As leading Aussie skeptic blogger Jo Nova noted, “This decision is all the more preposterous given that even the highly questionable Australian BOM obviously didn’t endorse the NIWA methods and after asking for an Australian BOM review, NIWA went to extraordinary lengths to hide that review. Did they hide that review, because it would have lent support to the very evidence the so-called “non-experts” put forward?”
Indeed, Venning’s ruling appears less assured on this aspect and the high court judge mischaracterizes the significance of what is in BoM’s peculiar letter. This raises more questions than it answered and leaves taxpayers no clearer as to what precisely their ministerially-sanctioned “peer review” had ascertained.
Nova adds “What’s unnerving about this is that if “authority” is determined not by behavior, logic or quality of reasoning, but simply by government decree, then the court becomes a de facto arm of the government — because only people who are funded by the government (all “climate scientists” are funded by government) can give evidence that the court recognizes. Who can criticize and hold government or statutory authorities to proper standards? Not the citizens, for they are not “qualified.””
On the plus side at  the court did accept there is no controversy that NIWA’s temperature is unofficial i.e. it has not to be relied upon as it carries no authority.
Spoliation Doctrine Not Put to Good Use
The Trust’s defeated legal team will likely be kicking themselves that they didn’t achieve more through robust use of their nation’s freedom of information rules and adept application of spoliation doctrine. Now contrast and compare at how American attorney, Chris Horner over in the U.S. is currently using FOIA as a judicial can opener to expose his country’s mendacious alphabet soup data riggers.
Horner has just announced he has the national weather agency (NOAA) in a spin after their failure even to acknowledge his FOIA request. Under US law this may constitute constructive refusal, and Horner can now move to seek an immediate judicial remedy (including a negative inference as per spoliation doctrine). In all common law nations the spoliation doctrine is in place. It’s just that in one or two countries (like New Zealand) litigators and courts are yet to get up to speed.
So what is spoliation doctrine and how could it have made a difference down under? In legal parlance spoliation doctrine addresses the intentional/accidental withholding/destruction of evidence whereby a party in litigation is put at a disadvantage because the opposing party will not/cannot hand over evidence it had responsibility to preserve and present.

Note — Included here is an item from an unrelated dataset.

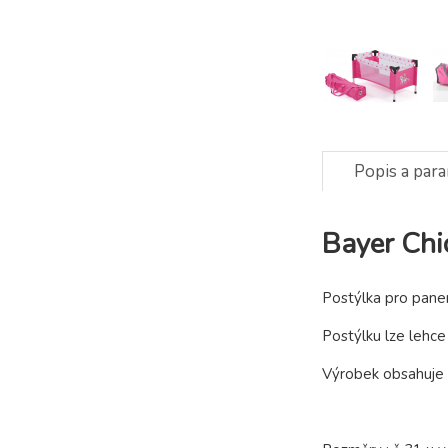
Popis a par
Bayer Chi
Postýlka pro pane
Postýlku lze lehce 
Výrobek obsahuje t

In English-speaking, common law nations the loss/destruction of key evidence is sanctionable by the court – such sanctions are mandatory upon motion and judges have no discretion as to their application. Depending on the severity and relevance of the lost evidence judges are required to mete out an appropriate remedy including a negative inference (such that the lost/destroyed evidence shall be ruled as being favorable to the party who had sought disclosure of that evidence).
NIWA appear not to have complied with it’s country’s version of FOI. In NIWA’s case – with willful refusal to hand over climate data – the plaintiff’s ought to have motioned the court for the spoliation inference upon such bad faith. This would have compelled Venning to give plaintiff relief by applying punitive sanctions against NIWA. The plaintiff’s lawyers appear not to have pressed this issue and this seems baffling to me and other legal analysts. If they had done so then, at minimum, Venning would be duty bound to rule that the missing NIWA data and BoM peer-review evidence was favorable to NZCET. Once Venning had comported with the spoliation mandate that there would be little if any hope of a judicial victory for NIWA.
Looking to the Future
The nations most advanced in the use of this superb legal tool are the U.S. and U.K While – Canada where Dr. Tim Ball is on track to defeat Michael hockey stick Mann – is fast coming up to speed. [1.] I’ve regularly commented as to how the modus operandi of government researchers in the US, UK, Australia, NZ and Canada appears to follow the same pattern of FOIA refusals and evidence loss/destruction and I fear the Trust missed a trick in not applying the spoliation doctrine to pressure Venning over NIWA’s willful withholding of evidence that could have been the key to a skeptic victory.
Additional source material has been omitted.